According to ITnews reported that researchers found and reported in the Intel processor 8 new Spectre-style hardware vulnerabilities, the chip giant faces the trouble of providing new security patches.
The German IT website C’T first reported the matter and said that it had obtained all the technical details from the researchers and verified it. In addition, Intel Corporation has also confirmed the existence of these vulnerabilities and listed them in Common Vulnerabilities and Exposures.
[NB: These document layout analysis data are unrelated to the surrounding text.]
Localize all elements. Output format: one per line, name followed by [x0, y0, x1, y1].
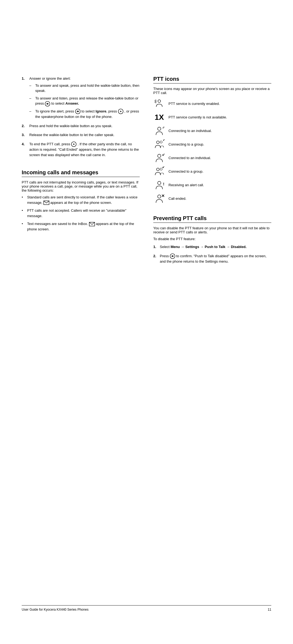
ptt-icon-label-5: Connected to an individual.	[168, 156, 211, 160]
two-column-layout: 1. Answer or ignore the alert: To answer…	[22, 76, 271, 268]
svg-point-22	[157, 168, 159, 171]
substep-1a: To answer and speak, press and hold the …	[29, 83, 140, 94]
connected-individual-icon	[153, 153, 165, 163]
ptt-svg-1b	[45, 101, 50, 107]
substep-1c: To ignore the alert, press to select Ign…	[29, 109, 140, 120]
svg-point-24	[158, 181, 161, 185]
ptt-icon-label-2: PTT service currently is not available.	[168, 115, 227, 120]
ptt-svg-1c-1	[75, 109, 81, 114]
bullet-2-text: PTT calls are not accepted. Callers will…	[27, 208, 126, 218]
prevent-step-1: 1. Select Menu → Settings → Push to Talk…	[153, 244, 271, 250]
ptt-button-icon-1c-1	[75, 109, 81, 114]
svg-text:!: !	[163, 182, 164, 186]
footer: User Guide for Kyocera KX440 Series Phon…	[22, 605, 271, 611]
envelope-icon-2	[89, 222, 95, 226]
ptt-svg-4	[71, 141, 77, 147]
ptt-icons-intro: These icons may appear on your phone's s…	[153, 87, 271, 95]
connected-group-icon	[153, 166, 165, 177]
receiving-alert-svg: !	[154, 180, 164, 190]
call-ended-icon	[153, 194, 165, 204]
ptt-svg-1c-2	[118, 109, 123, 114]
step-2-text: Press and hold the walkie-talkie button …	[29, 124, 112, 128]
step-2: 2. Press and hold the walkie-talkie butt…	[22, 123, 140, 129]
incoming-intro: PTT calls are not interrupted by incomin…	[22, 180, 140, 192]
menu-path-bold: Menu → Settings → Push to Talk → Disable…	[171, 245, 247, 249]
step-1-sublist: To answer and speak, press and hold the …	[29, 83, 140, 120]
connecting-group-svg	[154, 139, 164, 150]
connected-group-svg	[154, 166, 164, 177]
footer-left: User Guide for Kyocera KX440 Series Phon…	[22, 608, 88, 611]
svg-point-26	[158, 195, 161, 198]
prevent-step-2: 2. Press to confirm. "Push to Talk disab…	[153, 253, 271, 264]
substep-1b: To answer and listen, press and release …	[29, 96, 140, 107]
step-4-num: 4.	[22, 141, 25, 147]
step-4: 4. To end the PTT call, press . If the o…	[22, 141, 140, 158]
ptt-button-icon-1c-2	[118, 109, 123, 114]
connecting-group-icon	[153, 139, 165, 150]
ptt-icon-item-6: Connected to a group.	[153, 166, 271, 177]
preventing-heading: Preventing PTT calls	[153, 215, 271, 223]
answer-bold: Answer.	[65, 101, 79, 105]
prevent-step-2-text: Press to confirm. "Push to Talk disabled…	[160, 254, 266, 264]
substep-1a-text: To answer and speak, press and hold the …	[35, 83, 139, 93]
step-3-num: 3.	[22, 132, 25, 138]
svg-point-12	[158, 100, 161, 102]
ptt-not-available-icon: 1X	[153, 112, 165, 123]
preventing-sub: To disable the PTT feature:	[153, 237, 271, 241]
step-1-text: Answer or ignore the alert:	[29, 76, 71, 80]
ptt-icon-item-3: Connecting to an individual.	[153, 126, 271, 136]
bullet-3: Text messages are saved to the InBox. ap…	[22, 221, 140, 232]
step-1-num: 1.	[22, 76, 25, 81]
substep-1b-text: To answer and listen, press and release …	[35, 96, 138, 106]
ptt-icons-list: PTT service is currently enabled. 1X PTT…	[153, 99, 271, 207]
prevent-step-2-num: 2.	[153, 253, 156, 259]
ptt-icon-item-4: Connecting to a group.	[153, 139, 271, 150]
svg-point-14	[158, 127, 161, 130]
ptt-button-icon-1b	[45, 101, 50, 107]
svg-point-17	[157, 141, 159, 144]
incoming-heading: Incoming calls and messages	[22, 169, 140, 177]
svg-point-19	[163, 140, 164, 141]
ptt-icon-label-8: Call ended.	[168, 196, 186, 201]
bullet-1-text: Standard calls are sent directly to voic…	[27, 195, 138, 205]
connecting-individual-icon	[153, 126, 165, 136]
page: 1. Answer or ignore the alert: To answer…	[0, 0, 293, 644]
main-steps-list: 1. Answer or ignore the alert: To answer…	[22, 76, 140, 161]
step-4-text: To end the PTT call, press . If the othe…	[29, 142, 139, 157]
bullet-2: PTT calls are not accepted. Callers will…	[22, 208, 140, 218]
preventing-steps-list: 1. Select Menu → Settings → Push to Talk…	[153, 244, 271, 268]
ptt-not-available-svg: 1X	[154, 112, 164, 123]
envelope-svg-2	[89, 222, 95, 226]
svg-point-30	[172, 256, 173, 257]
svg-text:1X: 1X	[155, 113, 164, 121]
ptt-icon-item-2: 1X PTT service currently is not availabl…	[153, 112, 271, 123]
ptt-icon-label-7: Receiving an alert call.	[168, 183, 204, 188]
envelope-icon-1	[43, 201, 49, 205]
ptt-button-icon-4	[71, 141, 77, 147]
substep-1c-text: To ignore the alert, press to select Ign…	[35, 109, 139, 119]
svg-point-3	[77, 111, 78, 112]
receiving-alert-icon: !	[153, 180, 165, 190]
bullet-1: Standard calls are sent directly to voic…	[22, 195, 140, 205]
ptt-icon-label-3: Connecting to an individual.	[168, 128, 212, 133]
bullet-3-text: Text messages are saved to the InBox. ap…	[27, 222, 134, 231]
ptt-enabled-icon	[153, 99, 165, 109]
svg-point-15	[163, 128, 164, 128]
incoming-bullets: Standard calls are sent directly to voic…	[22, 195, 140, 234]
ptt-svg-prevent	[170, 253, 175, 259]
ignore-bold: Ignore	[95, 109, 106, 113]
connected-individual-svg	[154, 153, 164, 163]
ptt-enabled-svg	[154, 99, 164, 109]
step-3-text: Release the walkie-talkie button to let …	[29, 133, 114, 137]
svg-point-18	[160, 141, 162, 143]
envelope-svg-1	[43, 201, 49, 205]
step-3: 3. Release the walkie-talkie button to l…	[22, 132, 140, 138]
svg-point-21	[158, 154, 161, 157]
ptt-icon-item-1: PTT service is currently enabled.	[153, 99, 271, 109]
svg-point-23	[160, 168, 162, 170]
ptt-icon-item-7: ! Receiving an alert call.	[153, 180, 271, 190]
right-column: PTT icons These icons may appear on your…	[153, 76, 271, 268]
ptt-icon-item-8: Call ended.	[153, 194, 271, 204]
ptt-button-icon-prevent	[170, 253, 175, 259]
step-1: 1. Answer or ignore the alert: To answer…	[22, 76, 140, 120]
The new hardware vulnerabilities have been named “Spectre New Generation”. Intel believes that 4 of the 8 vulnerabilities have serious threats, while the rest are moderate threats. Intel is developing patches for them.
C’T reported that one of the new vulnerabilities is more serious than the original Spectre vulnerabilities because it can be used to bypass virtual machine isolation and steal sensitive data such as passwords and digital keys from the cloud host system. Regardless of whether Intel’s Software Protection Extension (SGX) is enabled, Spectre New Generation vulnerabilities can be exploited.
It is unclear whether AMD processors and chips under ARM architecture are also vulnerable to Spectre New Generation.
Security researchers at Google’s Project Zero team have discovered one of the Spectre New Generation vulnerabilities. They may release technical details next week, and there will be a strict 90-day secrecy period to give suppliers time to solve problems.
For Intel and its technology partners (such as Microsoft), dealing with Spectre and Meltdown vulnerabilities on processors has always been difficult, because after applying the microcode patch, users report that the system is unstable and performance is slow.
These vulnerabilities stem from hardware design flaws and allow attackers to read data in memory. Thousands of new and old processors are vulnerable to vulnerabilities. Intel has promised to re-architect its processors to prevent the Spectre and Meltdown vulnerabilities from recurring.